Jerry Albert, who founded the Astroland amusement park in Coney Island, died last week, the Coney Island History Project announced. The cause was complications from Parkinson’s, the Times reports, the disease which pushed him to retire and hand over operations of the park to his wife Carol, who ran it until its closure in 2008.

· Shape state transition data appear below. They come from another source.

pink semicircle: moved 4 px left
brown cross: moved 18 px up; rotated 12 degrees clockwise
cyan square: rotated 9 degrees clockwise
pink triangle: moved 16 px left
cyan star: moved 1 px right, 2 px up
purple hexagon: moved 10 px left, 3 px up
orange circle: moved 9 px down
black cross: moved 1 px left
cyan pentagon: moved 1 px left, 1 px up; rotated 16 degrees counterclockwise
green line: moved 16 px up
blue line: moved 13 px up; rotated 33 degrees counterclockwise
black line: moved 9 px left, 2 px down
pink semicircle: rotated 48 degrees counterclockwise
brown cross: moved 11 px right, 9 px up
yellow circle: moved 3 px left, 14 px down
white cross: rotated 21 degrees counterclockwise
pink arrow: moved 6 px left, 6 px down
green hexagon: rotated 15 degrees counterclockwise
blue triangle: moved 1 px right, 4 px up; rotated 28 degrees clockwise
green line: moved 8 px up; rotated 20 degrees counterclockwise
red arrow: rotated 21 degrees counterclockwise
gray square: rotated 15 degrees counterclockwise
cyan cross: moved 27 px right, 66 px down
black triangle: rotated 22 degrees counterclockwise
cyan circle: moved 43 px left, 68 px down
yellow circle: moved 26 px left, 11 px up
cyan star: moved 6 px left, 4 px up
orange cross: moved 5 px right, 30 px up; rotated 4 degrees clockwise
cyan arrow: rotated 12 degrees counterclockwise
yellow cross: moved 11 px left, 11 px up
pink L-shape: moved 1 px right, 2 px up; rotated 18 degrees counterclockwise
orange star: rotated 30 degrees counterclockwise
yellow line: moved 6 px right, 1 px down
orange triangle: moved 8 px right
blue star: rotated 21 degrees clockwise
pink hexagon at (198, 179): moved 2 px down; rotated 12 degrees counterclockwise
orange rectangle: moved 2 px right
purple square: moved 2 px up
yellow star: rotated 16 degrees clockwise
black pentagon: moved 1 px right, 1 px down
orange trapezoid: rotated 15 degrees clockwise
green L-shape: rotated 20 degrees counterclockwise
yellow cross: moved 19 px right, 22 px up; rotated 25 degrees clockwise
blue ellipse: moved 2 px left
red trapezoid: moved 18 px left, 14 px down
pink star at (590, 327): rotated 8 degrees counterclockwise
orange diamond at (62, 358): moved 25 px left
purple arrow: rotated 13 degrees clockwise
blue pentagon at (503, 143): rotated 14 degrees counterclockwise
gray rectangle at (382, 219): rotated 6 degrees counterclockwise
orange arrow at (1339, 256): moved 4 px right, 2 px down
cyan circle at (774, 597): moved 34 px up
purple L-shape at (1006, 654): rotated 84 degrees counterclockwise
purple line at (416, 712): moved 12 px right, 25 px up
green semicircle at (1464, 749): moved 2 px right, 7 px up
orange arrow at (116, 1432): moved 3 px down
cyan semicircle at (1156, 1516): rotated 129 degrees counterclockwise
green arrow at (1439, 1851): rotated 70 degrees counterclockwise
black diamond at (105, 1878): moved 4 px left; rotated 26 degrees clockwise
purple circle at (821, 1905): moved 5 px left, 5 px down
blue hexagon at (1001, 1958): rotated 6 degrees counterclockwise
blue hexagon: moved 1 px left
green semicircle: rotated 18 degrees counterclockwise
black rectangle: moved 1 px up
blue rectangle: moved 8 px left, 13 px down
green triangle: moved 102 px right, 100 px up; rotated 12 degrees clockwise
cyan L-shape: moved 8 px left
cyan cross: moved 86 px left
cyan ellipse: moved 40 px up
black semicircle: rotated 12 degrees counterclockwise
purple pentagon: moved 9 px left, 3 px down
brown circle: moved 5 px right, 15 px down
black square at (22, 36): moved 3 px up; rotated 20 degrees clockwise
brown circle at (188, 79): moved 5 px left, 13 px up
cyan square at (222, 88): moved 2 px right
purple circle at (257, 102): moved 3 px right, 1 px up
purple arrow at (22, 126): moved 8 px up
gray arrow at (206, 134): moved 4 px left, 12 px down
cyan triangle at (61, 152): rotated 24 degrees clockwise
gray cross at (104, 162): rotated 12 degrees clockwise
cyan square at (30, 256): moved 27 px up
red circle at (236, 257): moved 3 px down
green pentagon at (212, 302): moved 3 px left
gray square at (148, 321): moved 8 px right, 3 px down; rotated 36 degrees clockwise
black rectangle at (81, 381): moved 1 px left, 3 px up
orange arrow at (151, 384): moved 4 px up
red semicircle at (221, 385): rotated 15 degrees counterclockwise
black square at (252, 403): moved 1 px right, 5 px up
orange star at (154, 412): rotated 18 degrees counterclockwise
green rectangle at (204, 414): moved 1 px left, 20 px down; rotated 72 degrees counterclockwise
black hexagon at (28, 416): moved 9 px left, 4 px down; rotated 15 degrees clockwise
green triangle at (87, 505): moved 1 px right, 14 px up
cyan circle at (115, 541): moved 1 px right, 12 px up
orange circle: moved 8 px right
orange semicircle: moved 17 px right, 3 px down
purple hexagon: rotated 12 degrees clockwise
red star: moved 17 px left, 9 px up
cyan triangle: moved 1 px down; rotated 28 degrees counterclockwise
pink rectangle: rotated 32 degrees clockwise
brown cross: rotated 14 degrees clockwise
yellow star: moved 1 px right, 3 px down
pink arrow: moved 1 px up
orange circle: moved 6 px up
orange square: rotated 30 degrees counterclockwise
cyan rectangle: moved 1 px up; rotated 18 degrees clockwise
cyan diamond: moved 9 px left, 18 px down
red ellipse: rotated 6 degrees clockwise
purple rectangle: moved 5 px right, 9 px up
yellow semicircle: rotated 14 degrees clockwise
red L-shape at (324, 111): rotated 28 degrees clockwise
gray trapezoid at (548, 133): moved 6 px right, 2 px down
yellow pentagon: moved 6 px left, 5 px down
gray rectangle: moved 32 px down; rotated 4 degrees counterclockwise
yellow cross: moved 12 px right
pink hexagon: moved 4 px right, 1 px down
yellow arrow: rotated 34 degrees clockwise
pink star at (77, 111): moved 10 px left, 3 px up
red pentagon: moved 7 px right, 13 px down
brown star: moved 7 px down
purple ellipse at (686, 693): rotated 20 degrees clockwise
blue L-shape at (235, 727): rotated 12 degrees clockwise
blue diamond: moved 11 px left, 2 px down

Jerry, who grew up in Sea Gate, opened the space-age park with his father Dewey in 1964, after a plan to relocate Nathan’s fell through. “It was Jerome’s idea to tap into the growing fascination with space travel,” the Times reports. The Astroland Tower took riders 270 feet into the sky; a rocketship on the boardwalk, a former ride relocated in the 70s, invited in passersby. Jerry is also credited with helping to preserve the Cyclone roller coaster, renovating its wooden tracks and reopening the ride to the public.
Opening an amusement park in Coney Island in 1964 was unusual. “Resurrecting Coney Island became his quest… while many were giving up and closing their businesses,” Coney historian Charles Denson writes. “Coney Island was fading in the early 1960s, and was in desperate need of a lift.” The rides’ relatively low prices and the park’s free admission helped keep it popular during rough periods in Coney Island.
In 2006, the Alberts sold Astroland to sinister developer Thor for $30 million. Its final season was in 2008, after which it was demolished. Luna Park now stands in its place.